A basic distinction must be made between two “generations” of tophets. On the one hand, there are those founded between 800 and the fourth century bce: Carthage, Sulci, Motya, Tharros, Bithia, perhaps Malta, Sousse, Nora, Cagliari, Monte Sirai (in approximately chronological order of their foundation), whose patron was Baal Hammon (together with Tinnit only at Carthage); the earliest of these aforementioned sanctuaries (i.e., Carthage, Sulci, Motya and Tharros) were founded by Levantine Phoenicians almost at the same time as their respective cities. On the other hand, there are the North African tophets, founded under direct or indirect (posthumous) Carthaginian influence starting from the fourth–third centuries bce: El-Hofra/Constantine, Médeina/Althiburos, Maktar, Mididi, Teboursouk, Guelma, Sabratha, and many others; these continued to be active also after the fall of the Punic metropolis (146 bce), but their existence ceased in the late second or early third century ce, when they generally became sanctuaries dedicated to the god Saturn and his bride Caelestis, the Latin heirs of Baal Hammon and Tinnit.

  The territorial location of the tophet is always related to the urban planning of the settlement: it is liminal to the settlement, and its area is never displaced, although it can be enlarged or partially restructured. Interestingly, tophets have been found in settlements destined to become important urban centers and to act as “landmarks” for other minor centers and whole regions.

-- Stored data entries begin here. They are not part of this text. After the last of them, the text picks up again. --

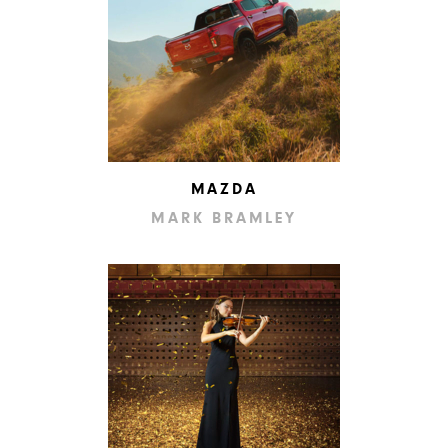
MAZDA
MARK BRAMLEY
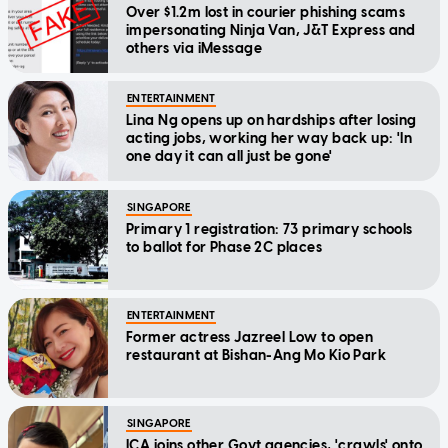
Over $1.2m lost in courier phishing scams
impersonating Ninja Van, J&T Express and
others via iMessage
ENTERTAINMENT
Lina Ng opens up on hardships after losing
acting jobs, working her way back up: 'In
one day it can all just be gone'
SINGAPORE
Primary 1 registration: 73 primary schools
to ballot for Phase 2C places
ENTERTAINMENT
Former actress Jazreel Low to open
restaurant at Bishan-Ang Mo Kio Park
SINGAPORE
ICA joins other Govt agencies, 'crawls' onto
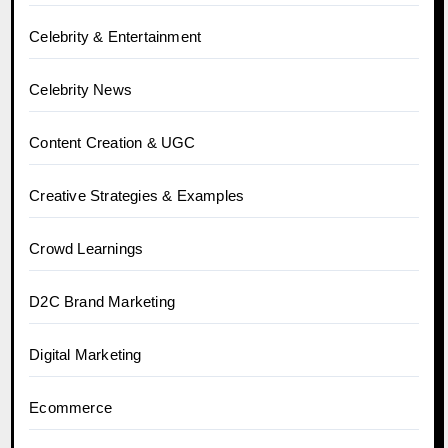
Celebrity & Entertainment
Celebrity News
Content Creation & UGC
Creative Strategies & Examples
Crowd Learnings
D2C Brand Marketing
Digital Marketing
Ecommerce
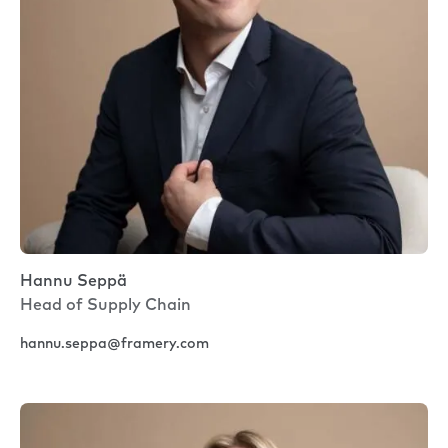
Hannu Seppä
Head of Supply Chain
hannu.seppa@framery.com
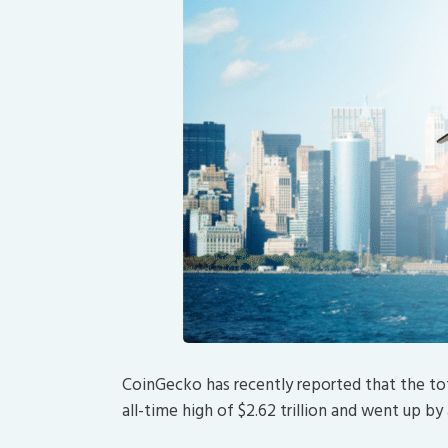
CoinGecko has recently reported that the to
all-time high of $2.62 trillion and went up by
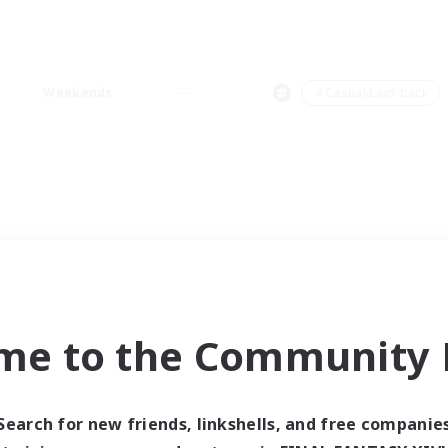
Weekends
＃Casual/Laid-back
me to the Community F
Search for new friends, linkshells, and free companie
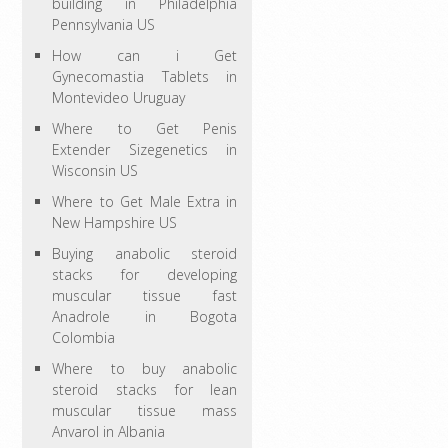
building in Philadelphia
Pennsylvania US
How can i Get
Gynecomastia Tablets in
Montevideo Uruguay
Where to Get Penis
Extender Sizegenetics in
Wisconsin US
Where to Get Male Extra in
New Hampshire US
Buying anabolic steroid
stacks for developing
muscular tissue fast
Anadrole in Bogota
Colombia
Where to buy anabolic
steroid stacks for lean
muscular tissue mass
Anvarol in Albania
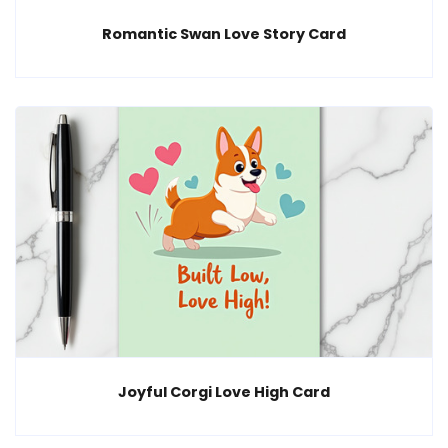
Romantic Swan Love Story Card
Joyful Corgi Love High Card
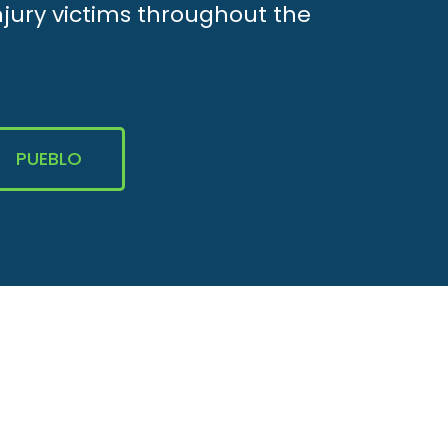
njury victims throughout the
PUEBLO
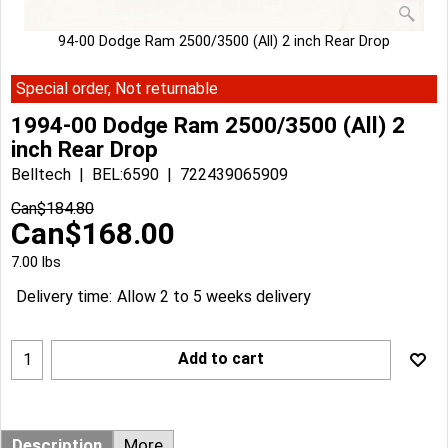
94-00 Dodge Ram 2500/3500 (All) 2 inch Rear Drop
Special order, Not returnable
1994-00 Dodge Ram 2500/3500 (All) 2
inch Rear Drop
Belltech
BEL:6590
722439065909
Can$
184.80
Can$
168.00
7.00
lbs
Delivery time:
Allow 2 to 5 weeks delivery
Add to cart
Description
More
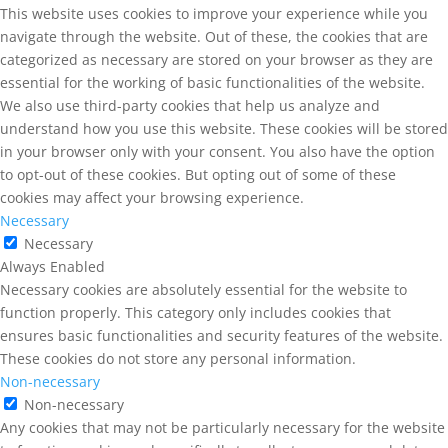
This website uses cookies to improve your experience while you
navigate through the website. Out of these, the cookies that are
categorized as necessary are stored on your browser as they are
essential for the working of basic functionalities of the website.
We also use third-party cookies that help us analyze and
understand how you use this website. These cookies will be stored
in your browser only with your consent. You also have the option
to opt-out of these cookies. But opting out of some of these
cookies may affect your browsing experience.
Necessary
Necessary
Always Enabled
Necessary cookies are absolutely essential for the website to
function properly. This category only includes cookies that
ensures basic functionalities and security features of the website.
These cookies do not store any personal information.
Non-necessary
Non-necessary
Any cookies that may not be particularly necessary for the website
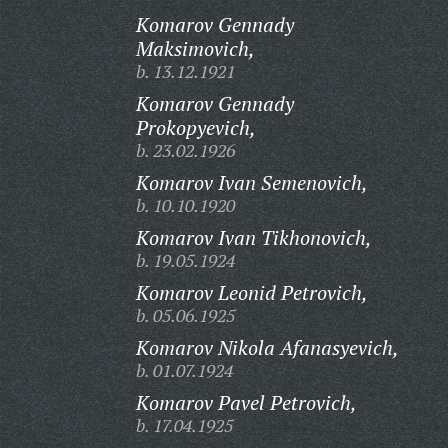
Komarov Gennady
Maksimovich,
b. 13.12.1921
Komarov Gennady
Prokopyevich,
b. 23.02.1926
Komarov Ivan Semenovich,
b. 10.10.1920
Komarov Ivan Tikhonovich,
b. 19.05.1924
Komarov Leonid Petrovich,
b. 05.06.1925
Komarov Nikola Afanasyevich,
b. 01.07.1924
Komarov Pavel Petrovich,
b. 17.04.1925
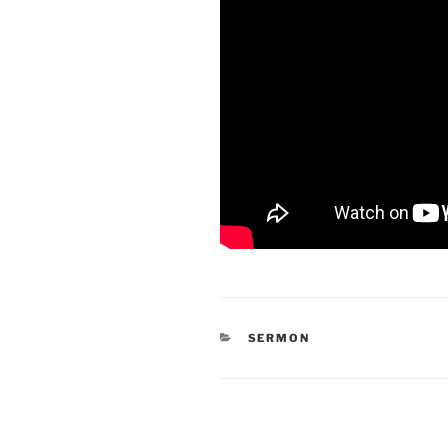
CATEGORIES
SERMON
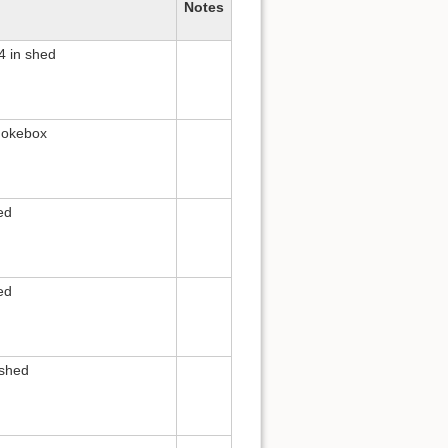
Notes
4 in shed
mokebox
ed
ed
 shed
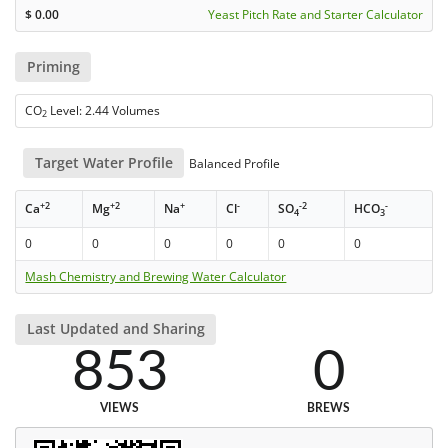
$
0.00
Yeast Pitch Rate and Starter Calculator
Priming
CO
Level: 2.44 Volumes
2
Target Water Profile
Balanced Profile
+2
+2
+
-
-2
-
Ca
Mg
Na
Cl
SO
HCO
4
3
0
0
0
0
0
0
Mash Chemistry and Brewing Water Calculator
Last Updated and Sharing
853
0
VIEWS
BREWS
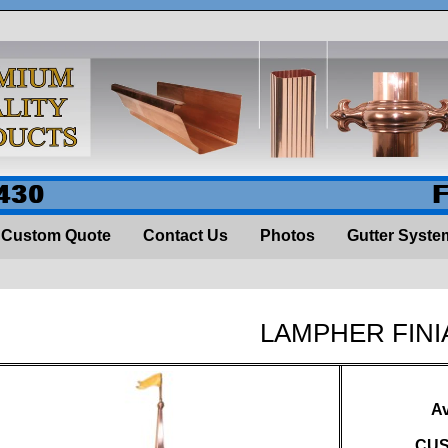
430
Custom Quote
Contact Us
Photos
Gutter Syste
LAMPHER FINI
Av
CUS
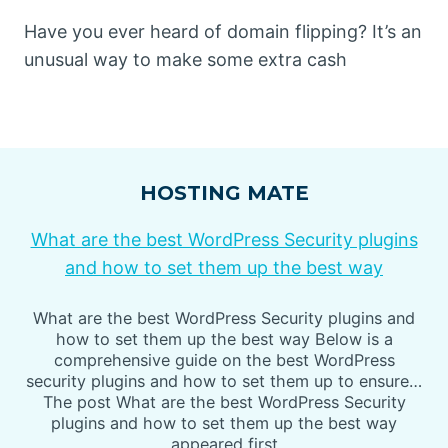
Have you ever heard of domain flipping? It’s an
unusual way to make some extra cash
HOSTING MATE
What are the best WordPress Security plugins
and how to set them up the best way
What are the best WordPress Security plugins and
how to set them up the best way Below is a
comprehensive guide on the best WordPress
security plugins and how to set them up to ensure…
The post What are the best WordPress Security
plugins and how to set them up the best way
appeared first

  The characteristic findings of the tophet are urns and stelae. The urns (the true object of the offerings) contain the cremated bones of children (generally, newborn or very young), animals (lambs and kids, also very young) or both together; they are the basic elements in these sanctuaries and cannot be displaced. The stelae, inscribed or blank, appear chronologically later and can be displaced or reutilized.

  Even today, some scholars claim that no real human sacrifice was performed in the tophet, but that it was a special necropolis used to receive children who had died of natural causes. In fact, both direct—strictly archaeological, epigraphic, osteological (Melchiorri 2013)—and indirect sources—biblical and Classical texts—consistently indicate the bloody nature of the sacrifices and the function of the victims as offerings, children and animals alike. According to the votive—and never funerary—nature of all the dedications inscribed on the markers, expressing joy and gratitude to the gods, and an important series of other clues, the sacrificial interpretation emerges as the most plausible, even though many other aspects of the phenomenon remain to be clarified.

  In essence, the tophet was the sacred place where worshippers performed rites related to the fulfilment of vows concerning severe individual or collective crises (personal/family health, assistance in a journey, in war, famine, epidemic, problems of offspring; our sources give many possible reasons for this and others are theoretically also probable). In exchange for divine favor, they promised to offer the gods what was most precious to them: a son or a daughter.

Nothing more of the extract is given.